En matière d’habitat, comme tous les étés, ce sera la haute saison, principalement pour les OST qui lorgnent l’arrivée des MRE. Cette année, le programme sera encore plus chargé, puisqu’il s’agira de mettre en vente, par tranches, à destination des promoteurs immobiliers, les 2 200 hectares de foncier public mobilisés à Marrakech, Rabat et Agadir. Il y aura également le lancement d’un vaste programme de lutte contre l’habitat insalubre. Troisième chantier, non moins important, celui de la réussite de la fusion des OST. Si ces derniers ont juridiquement fusionné sous la bannière d’Al Omrane, il s’agira, au cours des deux mois à venir, d’organiser l’institution, de redéployer le personnel des SNEC, Attacharouk et autres Erac afin de faire jouer les synergies. Comme durant l’été 2003, Taoufik Hjira, ministre de l’Habitat, n’ira pas en vacances.

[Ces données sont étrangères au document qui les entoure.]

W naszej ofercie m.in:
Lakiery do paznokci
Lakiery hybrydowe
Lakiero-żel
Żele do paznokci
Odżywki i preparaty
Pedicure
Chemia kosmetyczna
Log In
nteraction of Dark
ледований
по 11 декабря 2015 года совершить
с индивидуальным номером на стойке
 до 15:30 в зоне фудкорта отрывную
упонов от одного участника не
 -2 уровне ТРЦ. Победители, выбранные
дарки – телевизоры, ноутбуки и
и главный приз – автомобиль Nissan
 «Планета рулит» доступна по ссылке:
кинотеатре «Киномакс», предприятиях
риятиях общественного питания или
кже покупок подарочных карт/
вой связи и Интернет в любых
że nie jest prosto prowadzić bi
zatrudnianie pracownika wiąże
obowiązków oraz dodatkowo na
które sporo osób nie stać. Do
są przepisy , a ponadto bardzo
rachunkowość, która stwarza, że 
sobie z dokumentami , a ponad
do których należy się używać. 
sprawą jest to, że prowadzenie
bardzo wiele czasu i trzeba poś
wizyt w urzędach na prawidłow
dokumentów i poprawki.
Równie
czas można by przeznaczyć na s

Un programme de lutte contre l’habitat insalubre et une nouvelle politique industrielle
Le nouveau ministre chargé des Affaires économiques et générales a un programme tout aussi chargé. Le Premier ministre lui a demandé expressément de venir à la rentrée avec une stratégie claire pour le secteur des nouvelles technologies de l’information. Au menu de cet été : réunions avec les professionnels, notamment l’Association professionnelle des entreprises de bureautique et d’informatique (APEBI), les industriels et les prestataires de services comme les call center et les développeurs de contenu. Le tout devrait aboutir, en septembre, à une proposition réaliste, après des années de travaux parcellaires non aboutis. Parallèlement, la loi 55-01 venant d’être approuvée par les deux Chambres du Parlement, Rachid Talbi Alami devra plancher avec l’ANRT sur la préparation des décrets d’application.

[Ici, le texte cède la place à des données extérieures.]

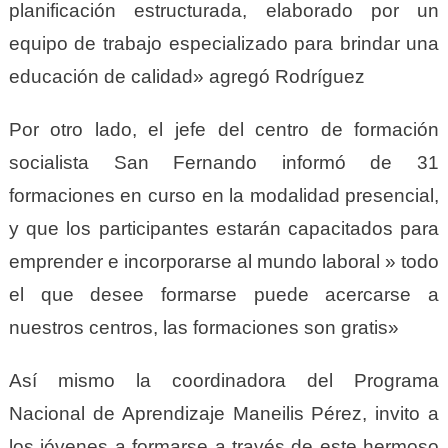
planificación estructurada, elaborado por un
equipo de trabajo especializado para brindar una
educación de calidad» agregó Rodríguez
Por otro lado, el jefe del centro de formación
socialista San Fernando informó de 31
formaciones en curso en la modalidad presencial,
y que los participantes estarán capacitados para
emprender e incorporarse al mundo laboral » todo
el que desee formarse puede acercarse a
nuestros centros, las formaciones son gratis»
Así mismo la coordinadora del Programa
Nacional de Aprendizaje Maneilis Pérez, invito a
los jóvenes a formarse a través de este hermoso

Dans le chapitre de l’action sociale, on notera tout d’abord la préparation, pour septembre prochain, d’une grande opération qui sera baptisée «Maroc social et solidaire», qui devrait courir sur les années 2004 et 2005. Elle consistera à initier, en partenariat avec la société civile, des projets de développement locaux pour lutter contre la pauvreté et l’exclusion, particulièrement en milieu périurbain et rural. La démarche sera participative, l’Etat étant cette fois-ci bien décidé à confier d’importantes responsabilités à la société civile. Dans le même ordre d’idées, Abderrahim Harrouchi, ministre de l’Action sociale et de la Solidarité, entend s’attaquer d’urgence au renforcement des capacités des établissements sous sa tutelle, notamment l’Entraide nationale et l’Agence de développement sociale (ADS). Enfin, et de manière plus large, c’est l’élaboration d’une politique globale d’intégration et de développement couvrant la période 2005-2010 qui sera entamée, dès les 24 et 25 juillet, avec un séminaire de réflexion auquel seront conviés tous les intervenants dans le domaine social
Au menu de cet été, de gros dossiers dont l’AMO et le démarrage, dès fin juillet, de l’élaboration d’une politique globale d’intégration et de développement dans le social.